“How can you digest your own organs?” Our narrator asks at one point in Florence Sunnen’s debut pamphlet/book, The Hook, published by Nightjar Press. It is the sort of disquieting question that captures the quintessential essence of this book in nuce; troubling, in the way it balances horror with a sense of surreal calmness – of, perhaps, misplaced serenity.
The premise of the book is this; one summer, two siblings return to their family home. There is a rivalry between brother and sister forced upon them through their parents. So far; so familial. Yet in an inciting incident, the brother discovers the ability to start eating himself; literally – much to his parent’s bizarre satisfaction.

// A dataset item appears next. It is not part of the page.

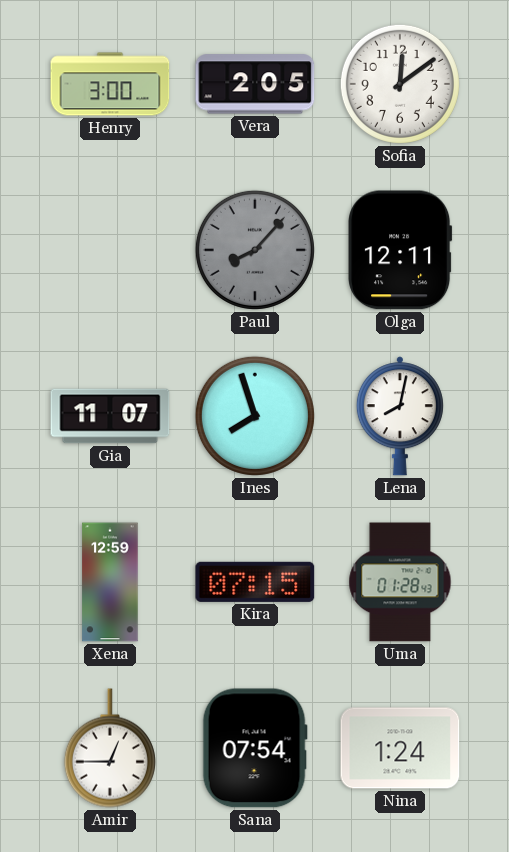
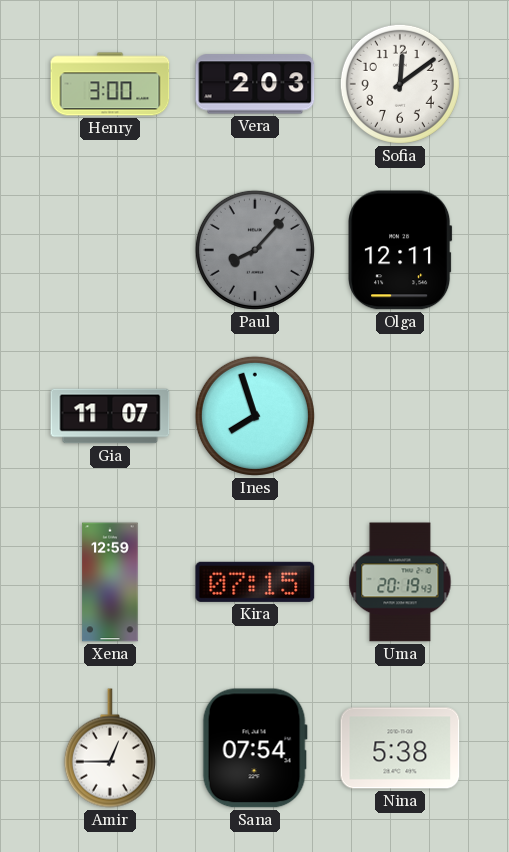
Vera: 2:05 -> 2:03
Lena: 8:02 -> none
Uma: 01:28 -> 20:19
Nina: 1:24 -> 5:38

What follows is a masterful exploration of psychological and physiological horror; of sibling and parental tensions all mixed up with both surreal and disturbing imagery that perfectly fits the anxieties of today: particularly those around body consciousness and mental health.
Sunnen’s book is one that deserves plenty of credit and recognition; not least for the masterful use of language that threads throughout the entire work – the Synaesthesia, the structural mirroring of the themes and imagery present in the book, the real, “lived” dialogue, and, perhaps most importantly, the incredibly wicked black humour (we dare you not to laugh when the brother – by this point little more than a torso, he’s eaten himself so much – proclaims proudly that he “no longer needs food” since he now “feeds on internal nourishment.”)
In short; check this one out and pick yourselves up a copy from Nightjar Press (when they’re next in stock – they’ve currently sold-out). Like all great surrealist works, it’s one that you’ll want to keep coming back to, as you discover more within its pages on each reading.